/federated_pca

Federated Principal Component Analysis Revisited!

Primary LanguageMATLABGNU General Public License v3.0GPL-3.0

Federated Principal Component Analysis Revisited!

In this work, we present a federated, asynchronous, and (ε, δ)-differentially private algorithm for PCA in the memory-limited setting. Our algorithm incrementally computes local model updates using a streaming procedure and adaptively estimates its r leading principal components when only O(dr) memory is available with d being the dimensionality of the data. We guarantee differential privacy via an input-perturbation scheme in which the covariance matrix of a dataset X of Rd x n is perturbed with a non-symmetric random Gaussian matrix with variance in O((d/n)2 log(d)), thus improving upon the state-of-the-art. Furthermore, contrary to previous federated or distributed algorithms for PCA, our algorithm is also invariant to permutations in the incoming data, which provides robustness against straggler or failed nodes. Numerical simulations show that, while using limited-memory, our algorithm exhibits performance that closely matches or outperforms traditional non-federated algorithms, and in the absence of communication latency, it exhibits attractive horizontal scalability.
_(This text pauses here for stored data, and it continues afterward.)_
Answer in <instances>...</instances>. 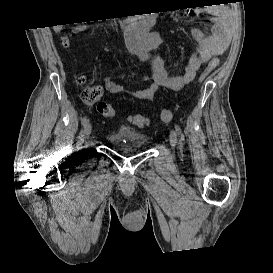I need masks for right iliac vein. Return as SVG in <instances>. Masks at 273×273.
Listing matches in <instances>:
<instances>
[{
	"label": "right iliac vein",
	"mask_w": 273,
	"mask_h": 273,
	"mask_svg": "<svg viewBox=\"0 0 273 273\" xmlns=\"http://www.w3.org/2000/svg\"><path fill=\"white\" fill-rule=\"evenodd\" d=\"M92 131V125L90 122H87L84 126V135L88 138Z\"/></svg>",
	"instance_id": "right-iliac-vein-1"
}]
</instances>
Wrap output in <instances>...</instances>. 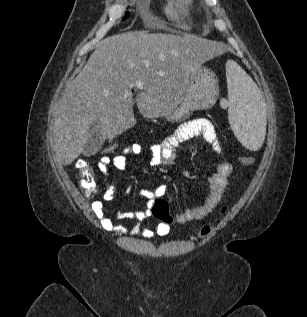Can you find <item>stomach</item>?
Returning a JSON list of instances; mask_svg holds the SVG:
<instances>
[{
  "instance_id": "obj_1",
  "label": "stomach",
  "mask_w": 307,
  "mask_h": 317,
  "mask_svg": "<svg viewBox=\"0 0 307 317\" xmlns=\"http://www.w3.org/2000/svg\"><path fill=\"white\" fill-rule=\"evenodd\" d=\"M218 95L219 85L215 74L207 67L200 66L190 74L187 88L173 109L160 114L159 117L180 122L193 110L211 107Z\"/></svg>"
}]
</instances>
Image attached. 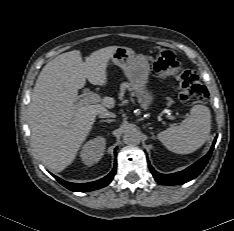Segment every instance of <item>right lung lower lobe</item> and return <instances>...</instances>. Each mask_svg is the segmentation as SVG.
I'll list each match as a JSON object with an SVG mask.
<instances>
[{"instance_id":"98d812e1","label":"right lung lower lobe","mask_w":234,"mask_h":231,"mask_svg":"<svg viewBox=\"0 0 234 231\" xmlns=\"http://www.w3.org/2000/svg\"><path fill=\"white\" fill-rule=\"evenodd\" d=\"M115 173H116V163L114 165L113 170L110 172V174H108L107 176H105L104 178L100 180L90 182V183H81V184L71 183V182H66L54 175L53 176L58 182H60L63 186H65L69 190L76 191V192H85V191H92V190L105 187L112 181Z\"/></svg>"}]
</instances>
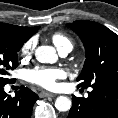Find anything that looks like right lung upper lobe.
Masks as SVG:
<instances>
[{"instance_id":"1","label":"right lung upper lobe","mask_w":118,"mask_h":118,"mask_svg":"<svg viewBox=\"0 0 118 118\" xmlns=\"http://www.w3.org/2000/svg\"><path fill=\"white\" fill-rule=\"evenodd\" d=\"M0 29L10 31L28 40L31 36H33L37 32V30L39 29V26L21 27V26L6 24V23H0Z\"/></svg>"}]
</instances>
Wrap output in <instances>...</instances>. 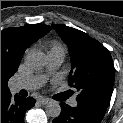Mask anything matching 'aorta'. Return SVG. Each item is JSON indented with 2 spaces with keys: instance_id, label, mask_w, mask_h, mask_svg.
Wrapping results in <instances>:
<instances>
[{
  "instance_id": "obj_1",
  "label": "aorta",
  "mask_w": 123,
  "mask_h": 123,
  "mask_svg": "<svg viewBox=\"0 0 123 123\" xmlns=\"http://www.w3.org/2000/svg\"><path fill=\"white\" fill-rule=\"evenodd\" d=\"M47 61L45 53L40 50H31L25 57L26 64L33 69H41ZM61 113V107L58 102H50L46 106V114L51 118H57Z\"/></svg>"
}]
</instances>
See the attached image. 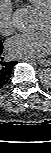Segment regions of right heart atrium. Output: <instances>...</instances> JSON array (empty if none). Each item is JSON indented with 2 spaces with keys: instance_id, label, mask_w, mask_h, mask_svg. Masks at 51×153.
Here are the masks:
<instances>
[{
  "instance_id": "1",
  "label": "right heart atrium",
  "mask_w": 51,
  "mask_h": 153,
  "mask_svg": "<svg viewBox=\"0 0 51 153\" xmlns=\"http://www.w3.org/2000/svg\"><path fill=\"white\" fill-rule=\"evenodd\" d=\"M14 15L11 4L8 0L0 2V33L8 36L14 32Z\"/></svg>"
}]
</instances>
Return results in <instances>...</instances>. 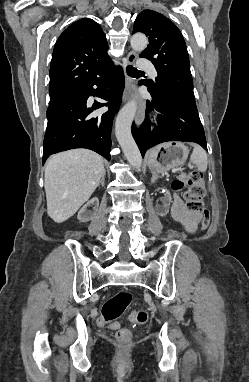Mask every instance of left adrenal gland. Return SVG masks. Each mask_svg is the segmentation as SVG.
Returning <instances> with one entry per match:
<instances>
[{
	"mask_svg": "<svg viewBox=\"0 0 249 382\" xmlns=\"http://www.w3.org/2000/svg\"><path fill=\"white\" fill-rule=\"evenodd\" d=\"M158 179V175L155 172H152L151 182L154 183Z\"/></svg>",
	"mask_w": 249,
	"mask_h": 382,
	"instance_id": "obj_1",
	"label": "left adrenal gland"
}]
</instances>
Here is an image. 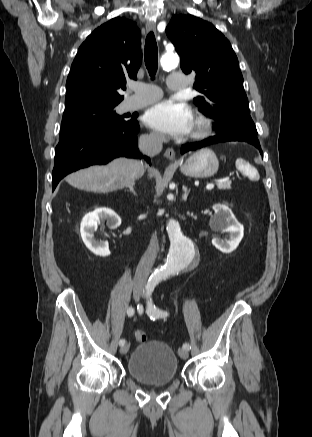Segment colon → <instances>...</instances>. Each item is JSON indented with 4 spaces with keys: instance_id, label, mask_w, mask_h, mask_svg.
<instances>
[{
    "instance_id": "5ec220e1",
    "label": "colon",
    "mask_w": 312,
    "mask_h": 437,
    "mask_svg": "<svg viewBox=\"0 0 312 437\" xmlns=\"http://www.w3.org/2000/svg\"><path fill=\"white\" fill-rule=\"evenodd\" d=\"M134 336H135L136 340L139 342H144L147 339V335H146L145 331H143V330H136L134 333Z\"/></svg>"
}]
</instances>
For more details, please check out the full paper here.

Requirements

The code is generally self-contained and all datasets are included or generated thus, in theory, just having Matlab
installed should be more than enough. It has to be noted though that due the recent Matlab changes on how it handles character and string arrays you should use a recent version of it -- the code was developed and tested in R2020a (build 9.8.0.1380330) but was tested also on versions 2018{a,b} and 2019{a,b}; moreover, to address different OSes, care has been taken so that this code runs without any problems both on Windows-based machines and Unix-based ones.

Comparisons

In this instance we perform comparisons using both synthetic and real datasets with and without input perturbation masks. All our experiments were computed on a workstation using an AMD TR 1950X CPU with 16 cores at 4.0GHz, 128 GB 3200 MHz DDR4 RAM, and Matlab R2020a (build 9.8.0.1380330), as mentioned previously.

With perturbation masks

Our main goal in this bit of the evaluation is to gauge how close the performance of our scheme is to MOD-SuLQ.

Real datasets

To quantify the loss with the application of differential private that our scheme has we compare the quality of the projections using the MNIST and Wine quality datasets which contain, respectively, 10000 labelled images of handwritten digits (test-set) and physicochemical data for 6498 variants of red and white wine. To retrieve our baseline we performed the full-rank PCA on the MNIST and (red) Wine datasets and retrieved the first and second principal components. Then, on the same datasets, we applied Federated PCA (F-PCA) with rank estimate r=6, block size b=25, and differential privacy budget of (ε, δ)=(0.1, 0.1). We also used MOD-SuLQ using the same rank and DP budget as we did for F-PCA.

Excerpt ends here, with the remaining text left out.